Lines from the line with "FUN TO GO (645, 136)" to the line with "דרושים (474, 1272)" in the entries below, and only those, must be output exactly, with both ends included.
'''
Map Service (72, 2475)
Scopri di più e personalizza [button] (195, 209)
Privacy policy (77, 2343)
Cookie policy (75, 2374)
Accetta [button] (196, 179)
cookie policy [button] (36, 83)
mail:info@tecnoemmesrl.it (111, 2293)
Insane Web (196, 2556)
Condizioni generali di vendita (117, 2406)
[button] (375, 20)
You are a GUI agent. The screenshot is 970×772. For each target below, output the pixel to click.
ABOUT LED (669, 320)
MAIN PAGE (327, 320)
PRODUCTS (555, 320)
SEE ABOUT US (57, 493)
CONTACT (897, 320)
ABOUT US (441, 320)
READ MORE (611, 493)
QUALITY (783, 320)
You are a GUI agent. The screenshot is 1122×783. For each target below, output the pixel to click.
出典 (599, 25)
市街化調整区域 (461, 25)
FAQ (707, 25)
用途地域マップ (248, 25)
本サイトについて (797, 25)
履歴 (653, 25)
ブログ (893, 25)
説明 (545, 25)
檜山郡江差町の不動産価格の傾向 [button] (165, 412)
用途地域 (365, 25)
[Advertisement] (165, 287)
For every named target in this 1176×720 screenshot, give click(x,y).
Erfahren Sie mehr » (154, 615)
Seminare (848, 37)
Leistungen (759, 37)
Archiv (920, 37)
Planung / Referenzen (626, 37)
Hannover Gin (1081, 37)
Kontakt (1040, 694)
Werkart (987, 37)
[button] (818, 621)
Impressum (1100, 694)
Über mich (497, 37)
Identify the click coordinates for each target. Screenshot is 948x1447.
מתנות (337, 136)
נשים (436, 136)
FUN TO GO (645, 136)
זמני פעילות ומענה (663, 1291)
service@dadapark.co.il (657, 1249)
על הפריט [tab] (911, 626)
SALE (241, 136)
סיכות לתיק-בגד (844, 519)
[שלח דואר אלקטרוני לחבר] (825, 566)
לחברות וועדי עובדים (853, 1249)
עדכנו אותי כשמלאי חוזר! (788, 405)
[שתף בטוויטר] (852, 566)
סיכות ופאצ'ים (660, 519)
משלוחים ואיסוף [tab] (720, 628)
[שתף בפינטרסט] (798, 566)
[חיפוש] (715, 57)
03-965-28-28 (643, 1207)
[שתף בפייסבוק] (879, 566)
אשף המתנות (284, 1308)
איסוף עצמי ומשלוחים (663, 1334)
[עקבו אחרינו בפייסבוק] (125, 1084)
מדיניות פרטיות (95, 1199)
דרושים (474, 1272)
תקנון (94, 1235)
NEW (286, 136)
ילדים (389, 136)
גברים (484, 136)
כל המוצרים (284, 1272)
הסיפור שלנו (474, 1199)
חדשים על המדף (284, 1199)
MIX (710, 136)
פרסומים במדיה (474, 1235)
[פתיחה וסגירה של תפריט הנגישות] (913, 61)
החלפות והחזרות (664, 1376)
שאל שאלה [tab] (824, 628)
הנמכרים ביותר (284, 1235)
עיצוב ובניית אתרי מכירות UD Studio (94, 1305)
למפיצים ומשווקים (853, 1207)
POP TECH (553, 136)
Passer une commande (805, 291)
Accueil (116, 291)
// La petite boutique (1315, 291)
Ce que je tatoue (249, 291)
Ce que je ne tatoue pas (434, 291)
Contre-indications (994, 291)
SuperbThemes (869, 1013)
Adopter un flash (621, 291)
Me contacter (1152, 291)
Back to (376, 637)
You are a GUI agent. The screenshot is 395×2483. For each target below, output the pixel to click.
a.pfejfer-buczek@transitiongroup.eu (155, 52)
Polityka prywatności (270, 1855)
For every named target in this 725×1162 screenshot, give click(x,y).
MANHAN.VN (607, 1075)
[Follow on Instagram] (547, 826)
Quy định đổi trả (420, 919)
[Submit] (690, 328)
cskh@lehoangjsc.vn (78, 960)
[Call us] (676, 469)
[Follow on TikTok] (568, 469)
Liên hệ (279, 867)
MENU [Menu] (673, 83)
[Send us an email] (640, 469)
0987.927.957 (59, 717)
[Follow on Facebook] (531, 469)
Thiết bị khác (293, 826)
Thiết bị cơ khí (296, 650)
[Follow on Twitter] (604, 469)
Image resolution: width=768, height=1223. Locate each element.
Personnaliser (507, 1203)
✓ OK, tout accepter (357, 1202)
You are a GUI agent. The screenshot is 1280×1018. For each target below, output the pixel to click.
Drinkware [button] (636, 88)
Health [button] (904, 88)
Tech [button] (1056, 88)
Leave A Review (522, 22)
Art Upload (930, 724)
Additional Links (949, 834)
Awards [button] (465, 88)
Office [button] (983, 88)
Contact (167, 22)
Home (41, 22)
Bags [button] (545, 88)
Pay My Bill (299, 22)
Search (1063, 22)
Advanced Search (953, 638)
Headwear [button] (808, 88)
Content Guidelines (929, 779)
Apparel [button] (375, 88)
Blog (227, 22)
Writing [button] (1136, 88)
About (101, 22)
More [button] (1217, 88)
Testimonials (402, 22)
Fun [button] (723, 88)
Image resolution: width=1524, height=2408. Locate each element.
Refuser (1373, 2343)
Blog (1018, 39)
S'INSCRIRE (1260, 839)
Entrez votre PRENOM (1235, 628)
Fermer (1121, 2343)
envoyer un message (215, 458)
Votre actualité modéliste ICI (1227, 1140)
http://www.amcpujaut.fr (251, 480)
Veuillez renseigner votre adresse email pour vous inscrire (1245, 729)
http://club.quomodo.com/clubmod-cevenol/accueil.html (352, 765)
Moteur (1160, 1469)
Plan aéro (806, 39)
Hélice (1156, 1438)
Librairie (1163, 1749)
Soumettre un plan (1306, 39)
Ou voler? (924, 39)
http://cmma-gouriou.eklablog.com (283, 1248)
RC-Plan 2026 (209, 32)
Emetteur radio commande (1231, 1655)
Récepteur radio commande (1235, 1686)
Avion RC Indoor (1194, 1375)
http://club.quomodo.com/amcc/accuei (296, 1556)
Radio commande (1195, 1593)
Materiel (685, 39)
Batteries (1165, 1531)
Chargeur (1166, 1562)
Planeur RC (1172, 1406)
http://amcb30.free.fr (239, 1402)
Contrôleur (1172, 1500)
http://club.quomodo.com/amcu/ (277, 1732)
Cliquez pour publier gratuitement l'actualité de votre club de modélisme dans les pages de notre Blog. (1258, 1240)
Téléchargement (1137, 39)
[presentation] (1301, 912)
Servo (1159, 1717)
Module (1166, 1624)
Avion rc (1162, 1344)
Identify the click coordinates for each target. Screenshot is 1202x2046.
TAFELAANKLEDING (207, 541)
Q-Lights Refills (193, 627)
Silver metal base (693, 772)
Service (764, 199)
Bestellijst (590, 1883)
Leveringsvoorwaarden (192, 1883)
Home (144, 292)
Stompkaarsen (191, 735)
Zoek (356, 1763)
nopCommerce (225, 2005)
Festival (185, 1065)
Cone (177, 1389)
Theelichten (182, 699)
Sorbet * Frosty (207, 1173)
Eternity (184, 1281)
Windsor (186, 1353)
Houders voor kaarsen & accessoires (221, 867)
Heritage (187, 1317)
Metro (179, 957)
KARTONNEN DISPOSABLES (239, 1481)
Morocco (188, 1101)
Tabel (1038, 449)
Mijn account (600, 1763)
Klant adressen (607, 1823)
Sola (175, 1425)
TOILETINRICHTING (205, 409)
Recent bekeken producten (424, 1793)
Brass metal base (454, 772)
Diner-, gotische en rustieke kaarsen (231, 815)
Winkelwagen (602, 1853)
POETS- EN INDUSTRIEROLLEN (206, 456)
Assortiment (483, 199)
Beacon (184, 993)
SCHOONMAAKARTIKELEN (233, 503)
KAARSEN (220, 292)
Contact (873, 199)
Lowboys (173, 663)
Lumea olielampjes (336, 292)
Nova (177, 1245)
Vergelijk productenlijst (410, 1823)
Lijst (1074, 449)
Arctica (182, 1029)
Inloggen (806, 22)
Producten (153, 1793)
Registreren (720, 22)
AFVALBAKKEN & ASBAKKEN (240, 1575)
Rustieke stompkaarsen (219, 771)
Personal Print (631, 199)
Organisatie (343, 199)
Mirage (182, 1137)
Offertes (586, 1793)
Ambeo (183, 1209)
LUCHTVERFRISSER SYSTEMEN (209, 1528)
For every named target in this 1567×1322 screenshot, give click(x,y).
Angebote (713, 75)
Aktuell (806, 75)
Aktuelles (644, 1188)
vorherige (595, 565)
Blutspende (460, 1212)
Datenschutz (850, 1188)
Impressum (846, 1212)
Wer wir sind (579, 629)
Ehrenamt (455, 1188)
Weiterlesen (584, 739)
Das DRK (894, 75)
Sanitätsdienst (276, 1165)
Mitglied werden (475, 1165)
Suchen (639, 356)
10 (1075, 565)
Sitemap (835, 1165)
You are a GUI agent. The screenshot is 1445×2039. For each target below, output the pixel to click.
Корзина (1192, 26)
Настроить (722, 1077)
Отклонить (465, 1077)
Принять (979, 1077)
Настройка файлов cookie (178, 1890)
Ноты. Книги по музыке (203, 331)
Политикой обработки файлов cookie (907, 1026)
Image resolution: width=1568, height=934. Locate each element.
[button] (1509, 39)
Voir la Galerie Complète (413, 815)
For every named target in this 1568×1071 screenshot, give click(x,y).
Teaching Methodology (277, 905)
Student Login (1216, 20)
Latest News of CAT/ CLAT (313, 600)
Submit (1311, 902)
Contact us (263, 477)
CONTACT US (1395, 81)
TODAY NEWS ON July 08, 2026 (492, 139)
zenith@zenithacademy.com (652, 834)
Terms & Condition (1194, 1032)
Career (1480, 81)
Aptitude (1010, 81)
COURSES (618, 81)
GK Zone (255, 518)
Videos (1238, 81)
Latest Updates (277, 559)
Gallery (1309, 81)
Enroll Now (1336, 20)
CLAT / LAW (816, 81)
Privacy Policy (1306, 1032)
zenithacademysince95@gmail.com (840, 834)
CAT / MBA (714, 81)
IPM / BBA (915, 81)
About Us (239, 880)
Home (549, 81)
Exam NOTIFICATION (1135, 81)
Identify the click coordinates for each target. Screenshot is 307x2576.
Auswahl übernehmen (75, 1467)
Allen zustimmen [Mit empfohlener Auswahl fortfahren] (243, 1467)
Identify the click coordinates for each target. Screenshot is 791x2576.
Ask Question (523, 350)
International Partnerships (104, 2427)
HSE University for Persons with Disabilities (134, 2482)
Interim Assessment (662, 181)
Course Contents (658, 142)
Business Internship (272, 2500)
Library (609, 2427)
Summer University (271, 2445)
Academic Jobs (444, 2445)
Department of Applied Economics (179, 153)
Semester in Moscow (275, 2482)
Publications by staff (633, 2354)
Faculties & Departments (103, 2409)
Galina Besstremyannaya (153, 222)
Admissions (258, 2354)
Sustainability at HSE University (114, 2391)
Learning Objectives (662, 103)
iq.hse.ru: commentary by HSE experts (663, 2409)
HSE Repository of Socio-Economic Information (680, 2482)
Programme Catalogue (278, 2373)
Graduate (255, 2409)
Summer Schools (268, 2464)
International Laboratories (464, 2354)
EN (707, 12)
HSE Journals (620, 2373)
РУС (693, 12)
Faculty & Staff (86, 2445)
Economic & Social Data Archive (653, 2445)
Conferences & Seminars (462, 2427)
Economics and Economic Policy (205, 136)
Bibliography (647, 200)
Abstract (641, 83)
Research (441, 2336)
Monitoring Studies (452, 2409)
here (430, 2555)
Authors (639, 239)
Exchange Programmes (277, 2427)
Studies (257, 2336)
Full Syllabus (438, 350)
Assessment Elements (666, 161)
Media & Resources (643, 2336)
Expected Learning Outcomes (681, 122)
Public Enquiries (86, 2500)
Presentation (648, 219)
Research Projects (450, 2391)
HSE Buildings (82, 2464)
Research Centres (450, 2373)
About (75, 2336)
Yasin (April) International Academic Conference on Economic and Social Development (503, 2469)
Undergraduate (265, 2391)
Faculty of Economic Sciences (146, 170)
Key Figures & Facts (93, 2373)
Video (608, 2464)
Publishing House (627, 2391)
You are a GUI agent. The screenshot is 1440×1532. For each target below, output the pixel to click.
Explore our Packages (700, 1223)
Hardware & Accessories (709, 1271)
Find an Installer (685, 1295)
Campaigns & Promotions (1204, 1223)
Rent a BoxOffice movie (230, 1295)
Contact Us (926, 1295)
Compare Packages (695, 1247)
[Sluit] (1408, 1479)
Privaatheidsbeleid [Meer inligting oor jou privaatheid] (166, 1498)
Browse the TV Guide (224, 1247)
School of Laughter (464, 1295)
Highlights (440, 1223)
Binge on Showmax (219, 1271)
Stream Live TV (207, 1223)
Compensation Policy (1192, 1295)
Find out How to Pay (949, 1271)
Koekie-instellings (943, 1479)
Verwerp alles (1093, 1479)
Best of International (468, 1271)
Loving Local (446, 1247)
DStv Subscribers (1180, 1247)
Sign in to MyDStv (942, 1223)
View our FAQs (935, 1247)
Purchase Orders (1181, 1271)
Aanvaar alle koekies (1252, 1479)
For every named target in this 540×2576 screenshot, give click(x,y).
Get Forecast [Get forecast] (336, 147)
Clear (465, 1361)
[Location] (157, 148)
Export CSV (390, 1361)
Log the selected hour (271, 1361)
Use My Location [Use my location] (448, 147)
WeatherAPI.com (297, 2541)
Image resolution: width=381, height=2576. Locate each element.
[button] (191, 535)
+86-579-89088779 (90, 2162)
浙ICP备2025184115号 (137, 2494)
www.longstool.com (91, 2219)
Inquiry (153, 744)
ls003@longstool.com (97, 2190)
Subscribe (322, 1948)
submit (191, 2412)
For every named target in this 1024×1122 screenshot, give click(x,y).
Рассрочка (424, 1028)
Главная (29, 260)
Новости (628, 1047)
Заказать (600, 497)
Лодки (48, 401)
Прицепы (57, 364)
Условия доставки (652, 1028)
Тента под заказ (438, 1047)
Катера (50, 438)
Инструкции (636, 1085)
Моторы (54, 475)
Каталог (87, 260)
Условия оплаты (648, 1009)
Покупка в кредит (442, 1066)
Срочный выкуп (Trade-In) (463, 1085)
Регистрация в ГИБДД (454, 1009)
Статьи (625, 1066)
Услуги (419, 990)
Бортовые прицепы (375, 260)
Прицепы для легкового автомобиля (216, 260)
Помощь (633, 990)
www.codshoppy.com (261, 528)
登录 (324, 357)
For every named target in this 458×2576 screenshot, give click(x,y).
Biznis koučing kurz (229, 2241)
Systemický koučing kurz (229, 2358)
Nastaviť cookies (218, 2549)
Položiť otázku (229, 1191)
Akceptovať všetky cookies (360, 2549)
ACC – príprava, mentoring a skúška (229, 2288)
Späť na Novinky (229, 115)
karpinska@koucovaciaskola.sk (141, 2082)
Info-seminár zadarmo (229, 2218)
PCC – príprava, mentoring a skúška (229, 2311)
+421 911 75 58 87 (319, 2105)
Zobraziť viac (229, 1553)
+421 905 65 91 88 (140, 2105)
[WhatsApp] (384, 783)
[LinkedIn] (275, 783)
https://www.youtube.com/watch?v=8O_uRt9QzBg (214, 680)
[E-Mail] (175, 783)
'''
### REPLY
FUN TO GO (645, 136)
זמני פעילות ומענה (663, 1291)
service@dadapark.co.il (657, 1249)
על הפריט [tab] (911, 626)
SALE (241, 136)
סיכות לתיק-בגד (844, 519)
[שלח דואר אלקטרוני לחבר] (825, 566)
לחברות וועדי עובדים (853, 1249)
עדכנו אותי כשמלאי חוזר! (788, 405)
[שתף בטוויטר] (852, 566)
סיכות ופאצ'ים (660, 519)
משלוחים ואיסוף [tab] (720, 628)
[שתף בפינטרסט] (798, 566)
[חיפוש] (715, 57)
03-965-28-28 (643, 1207)
[שתף בפייסבוק] (879, 566)
אשף המתנות (284, 1308)
איסוף עצמי ומשלוחים (663, 1334)
[עקבו אחרינו בפייסבוק] (125, 1084)
מדיניות פרטיות (95, 1199)
דרושים (474, 1272)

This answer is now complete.